Records:
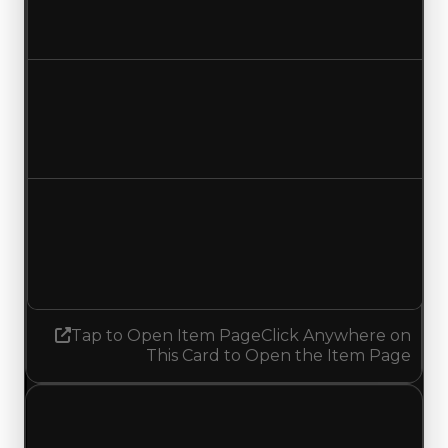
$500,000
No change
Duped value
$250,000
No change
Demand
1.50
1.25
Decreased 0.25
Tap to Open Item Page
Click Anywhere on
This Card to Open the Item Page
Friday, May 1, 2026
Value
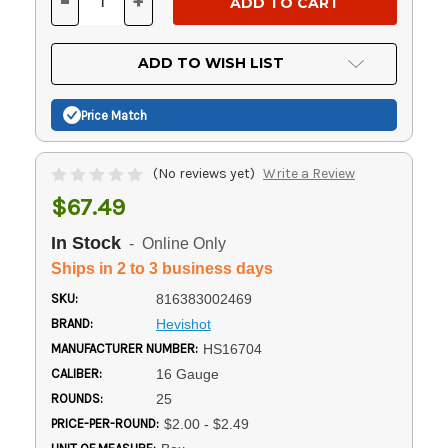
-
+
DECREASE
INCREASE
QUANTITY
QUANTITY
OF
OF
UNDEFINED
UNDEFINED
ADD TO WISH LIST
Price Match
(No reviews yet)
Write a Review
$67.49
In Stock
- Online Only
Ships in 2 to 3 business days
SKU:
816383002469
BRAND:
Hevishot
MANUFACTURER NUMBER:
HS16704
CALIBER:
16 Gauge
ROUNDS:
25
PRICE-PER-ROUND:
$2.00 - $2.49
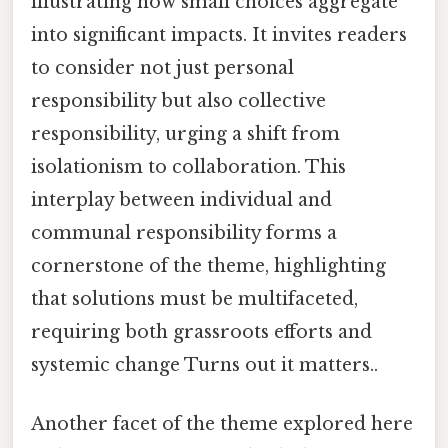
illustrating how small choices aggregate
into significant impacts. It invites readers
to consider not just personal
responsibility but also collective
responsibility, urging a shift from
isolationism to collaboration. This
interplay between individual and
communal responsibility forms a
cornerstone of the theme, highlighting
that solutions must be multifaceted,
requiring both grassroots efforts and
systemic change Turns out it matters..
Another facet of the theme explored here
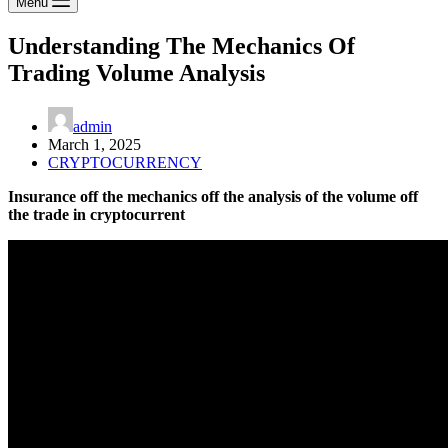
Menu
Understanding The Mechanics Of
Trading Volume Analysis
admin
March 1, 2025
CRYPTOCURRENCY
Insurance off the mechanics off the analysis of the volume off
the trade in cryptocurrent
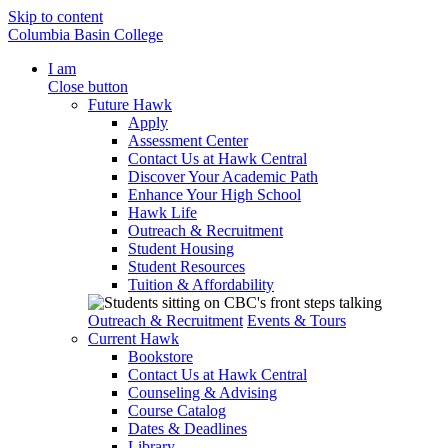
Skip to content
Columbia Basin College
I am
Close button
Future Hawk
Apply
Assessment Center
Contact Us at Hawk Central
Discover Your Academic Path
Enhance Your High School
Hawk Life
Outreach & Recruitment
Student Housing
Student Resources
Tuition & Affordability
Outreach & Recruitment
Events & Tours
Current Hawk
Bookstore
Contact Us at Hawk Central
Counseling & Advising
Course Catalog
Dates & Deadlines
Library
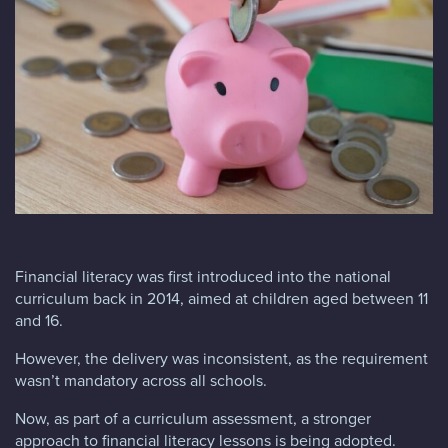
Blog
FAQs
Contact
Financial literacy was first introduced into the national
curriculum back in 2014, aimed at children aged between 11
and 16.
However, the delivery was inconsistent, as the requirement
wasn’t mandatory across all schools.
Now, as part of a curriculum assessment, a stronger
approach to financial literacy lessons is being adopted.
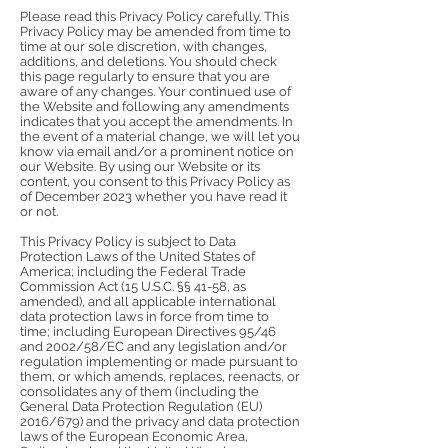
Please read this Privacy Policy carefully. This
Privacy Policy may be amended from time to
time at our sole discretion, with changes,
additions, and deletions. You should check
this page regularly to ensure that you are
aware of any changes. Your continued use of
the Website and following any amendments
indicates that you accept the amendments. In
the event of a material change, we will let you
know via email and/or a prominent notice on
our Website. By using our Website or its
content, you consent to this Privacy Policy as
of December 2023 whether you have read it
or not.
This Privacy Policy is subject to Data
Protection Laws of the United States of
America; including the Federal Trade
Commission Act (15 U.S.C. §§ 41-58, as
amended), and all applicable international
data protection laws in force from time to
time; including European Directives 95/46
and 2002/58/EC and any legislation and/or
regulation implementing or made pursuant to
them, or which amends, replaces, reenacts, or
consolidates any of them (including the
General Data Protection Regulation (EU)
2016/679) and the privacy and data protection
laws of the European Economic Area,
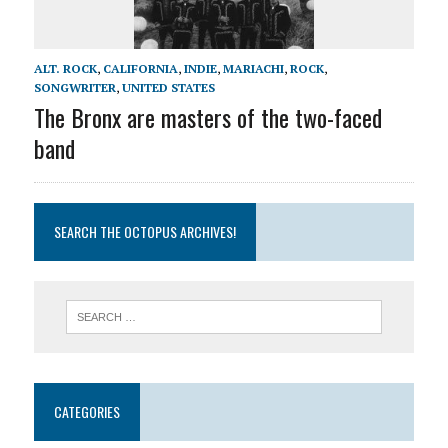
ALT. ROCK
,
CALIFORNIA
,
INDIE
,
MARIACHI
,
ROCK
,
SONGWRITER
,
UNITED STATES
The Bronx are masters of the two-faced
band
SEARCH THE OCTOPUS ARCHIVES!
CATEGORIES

...

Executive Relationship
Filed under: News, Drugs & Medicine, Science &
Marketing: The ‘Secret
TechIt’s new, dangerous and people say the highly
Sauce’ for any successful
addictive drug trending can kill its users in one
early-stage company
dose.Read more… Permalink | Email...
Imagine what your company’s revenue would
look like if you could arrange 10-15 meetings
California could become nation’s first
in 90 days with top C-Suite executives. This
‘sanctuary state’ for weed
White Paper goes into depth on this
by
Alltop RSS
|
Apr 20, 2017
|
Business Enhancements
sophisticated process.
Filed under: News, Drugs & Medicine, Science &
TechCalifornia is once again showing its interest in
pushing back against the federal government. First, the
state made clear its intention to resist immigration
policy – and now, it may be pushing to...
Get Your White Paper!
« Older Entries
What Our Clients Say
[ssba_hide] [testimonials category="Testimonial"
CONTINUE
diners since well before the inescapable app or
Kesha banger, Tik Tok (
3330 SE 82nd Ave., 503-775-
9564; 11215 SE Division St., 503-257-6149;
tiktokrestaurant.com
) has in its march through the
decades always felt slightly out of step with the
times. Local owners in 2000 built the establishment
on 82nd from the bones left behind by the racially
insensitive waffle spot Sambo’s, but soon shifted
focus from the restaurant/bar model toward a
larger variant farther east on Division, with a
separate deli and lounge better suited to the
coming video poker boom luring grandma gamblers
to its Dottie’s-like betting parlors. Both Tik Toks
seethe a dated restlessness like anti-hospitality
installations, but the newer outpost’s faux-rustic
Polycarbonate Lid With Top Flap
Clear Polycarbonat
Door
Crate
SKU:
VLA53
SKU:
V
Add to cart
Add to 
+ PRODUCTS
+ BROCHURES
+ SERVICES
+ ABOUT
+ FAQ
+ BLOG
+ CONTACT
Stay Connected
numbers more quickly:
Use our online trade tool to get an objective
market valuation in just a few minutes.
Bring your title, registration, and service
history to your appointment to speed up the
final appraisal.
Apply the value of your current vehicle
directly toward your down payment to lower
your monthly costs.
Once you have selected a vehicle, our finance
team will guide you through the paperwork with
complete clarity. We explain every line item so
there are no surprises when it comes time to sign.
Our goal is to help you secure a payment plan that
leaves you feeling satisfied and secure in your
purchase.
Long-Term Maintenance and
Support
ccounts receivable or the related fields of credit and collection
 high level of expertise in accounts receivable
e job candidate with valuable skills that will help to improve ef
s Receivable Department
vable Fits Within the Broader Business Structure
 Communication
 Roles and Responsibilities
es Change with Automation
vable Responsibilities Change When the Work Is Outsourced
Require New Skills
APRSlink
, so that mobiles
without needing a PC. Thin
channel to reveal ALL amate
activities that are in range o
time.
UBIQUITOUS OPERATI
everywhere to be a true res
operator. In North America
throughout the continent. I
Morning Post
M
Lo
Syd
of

--

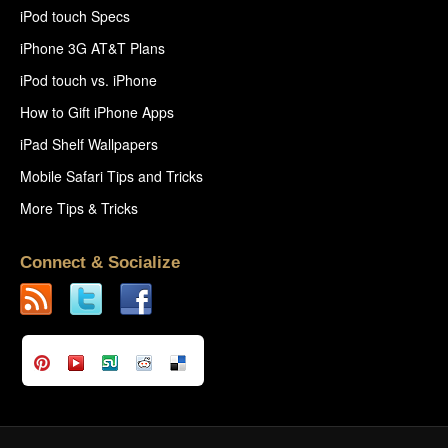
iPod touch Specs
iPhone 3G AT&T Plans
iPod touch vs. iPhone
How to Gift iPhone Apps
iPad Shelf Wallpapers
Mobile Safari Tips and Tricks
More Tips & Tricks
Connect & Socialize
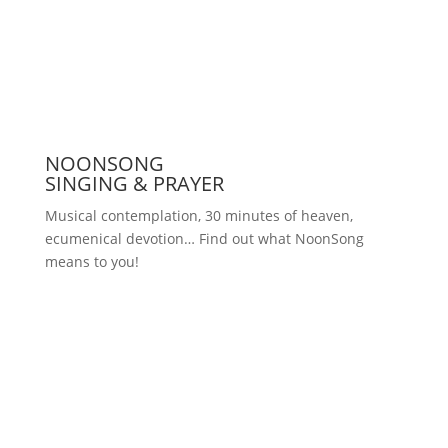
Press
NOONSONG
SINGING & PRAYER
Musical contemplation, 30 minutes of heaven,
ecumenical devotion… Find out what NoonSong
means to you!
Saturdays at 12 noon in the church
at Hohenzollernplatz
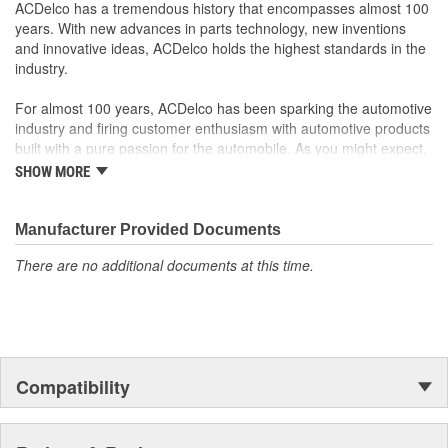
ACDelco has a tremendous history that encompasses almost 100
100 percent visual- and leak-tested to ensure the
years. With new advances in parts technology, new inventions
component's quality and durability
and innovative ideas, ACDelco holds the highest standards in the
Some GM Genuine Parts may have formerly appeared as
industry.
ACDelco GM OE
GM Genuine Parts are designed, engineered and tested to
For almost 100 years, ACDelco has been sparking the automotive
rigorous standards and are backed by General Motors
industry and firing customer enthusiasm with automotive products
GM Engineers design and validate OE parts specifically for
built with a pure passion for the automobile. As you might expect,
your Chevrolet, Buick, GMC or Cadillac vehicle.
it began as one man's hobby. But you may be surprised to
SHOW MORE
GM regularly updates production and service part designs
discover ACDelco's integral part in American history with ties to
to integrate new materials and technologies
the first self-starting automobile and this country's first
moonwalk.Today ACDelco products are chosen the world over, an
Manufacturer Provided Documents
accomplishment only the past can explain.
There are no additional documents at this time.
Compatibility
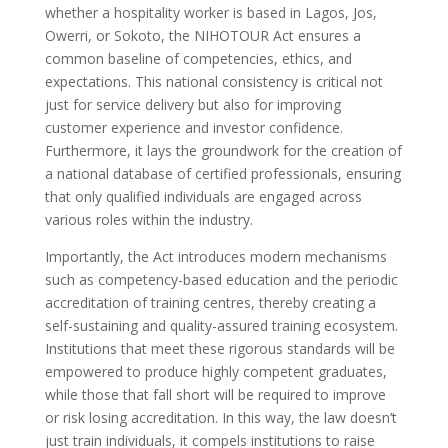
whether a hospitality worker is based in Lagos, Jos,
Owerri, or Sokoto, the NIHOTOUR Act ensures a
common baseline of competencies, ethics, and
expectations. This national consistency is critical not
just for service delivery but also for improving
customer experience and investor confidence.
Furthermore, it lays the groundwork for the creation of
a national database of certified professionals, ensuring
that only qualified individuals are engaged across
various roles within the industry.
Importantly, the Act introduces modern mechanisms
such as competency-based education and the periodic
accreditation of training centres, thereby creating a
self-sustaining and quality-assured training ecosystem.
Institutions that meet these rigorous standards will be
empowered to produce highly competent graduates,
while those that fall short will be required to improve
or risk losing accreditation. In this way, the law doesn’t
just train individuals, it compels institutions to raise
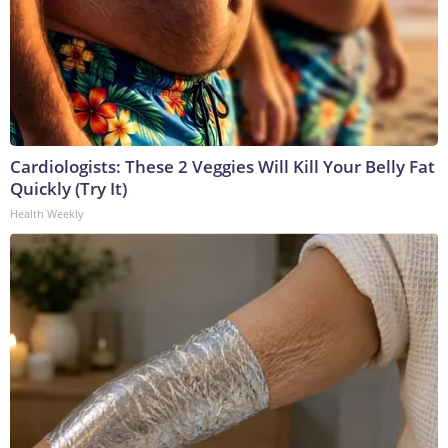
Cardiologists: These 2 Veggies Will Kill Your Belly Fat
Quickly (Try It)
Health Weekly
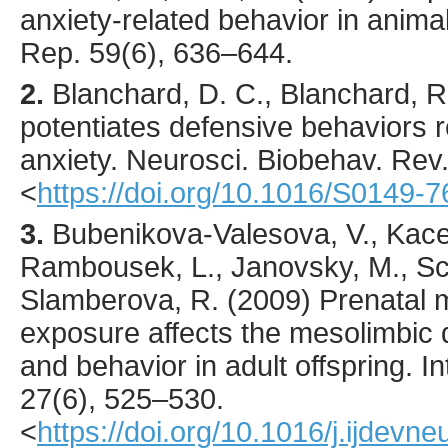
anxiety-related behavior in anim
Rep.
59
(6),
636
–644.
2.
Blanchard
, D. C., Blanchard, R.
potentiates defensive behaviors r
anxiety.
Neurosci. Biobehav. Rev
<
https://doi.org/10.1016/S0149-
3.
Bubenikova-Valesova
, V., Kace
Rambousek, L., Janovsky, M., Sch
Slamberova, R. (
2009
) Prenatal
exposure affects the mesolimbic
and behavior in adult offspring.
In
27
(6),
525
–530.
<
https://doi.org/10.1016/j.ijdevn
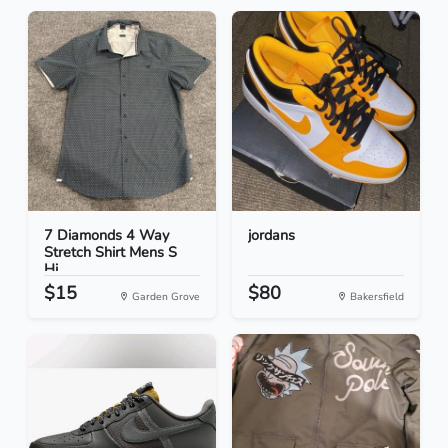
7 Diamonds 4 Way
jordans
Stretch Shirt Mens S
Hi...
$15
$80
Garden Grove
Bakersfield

Task to carry out: Give the lines above again exactly, from the one containing "- Online Only" to the one containing "Please read this", both included, but leave out the pictures.

Exercise solution:
- Online Only
Ships in 2 to 3 business days
SKU:
816383002469
BRAND:
Hevishot
MANUFACTURER NUMBER:
HS16704
CALIBER:
16 Gauge
ROUNDS:
25
PRICE-PER-ROUND:
$2.00 - $2.49
illustrating how small choices aggregate
into significant impacts. It invites readers
to consider not just personal
responsibility but also collective
responsibility, urging a shift from
isolationism to collaboration. This
interplay between individual and
communal responsibility forms a
cornerstone of the theme, highlighting
that solutions must be multifaceted,
requiring both grassroots efforts and
systemic change Turns out it matters..
Another facet of the theme explored here
Menu
Understanding The Mechanics Of
Trading Volume Analysis
admin
March 1, 2025
CRYPTOCURRENCY
Insurance off the mechanics off the analysis of the volume off
the trade in cryptocurrent
Skip to content
Columbia Basin College
I am
Close button
Future Hawk
Apply
Assessment Center
Contact Us at Hawk Central
Discover Your Academic Path
Enhance Your High School
Hawk Life
Outreach & Recruitment
Student Housing
Student Resources
Tuition & Affordability
Outreach & Recruitment
Events & Tours
Current Hawk
Bookstore
Contact Us at Hawk Central
Counseling & Advising
Course Catalog
Dates & Deadlines
Library
Blog
FAQs
Contact
Financial literacy was first introduced into the national
curriculum back in 2014, aimed at children aged between 11
and 16.
However, the delivery was inconsistent, as the requirement
wasn’t mandatory across all schools.
Now, as part of a curriculum assessment, a stronger
approach to financial literacy lessons is being adopted.
Please read this Privacy Policy carefully. This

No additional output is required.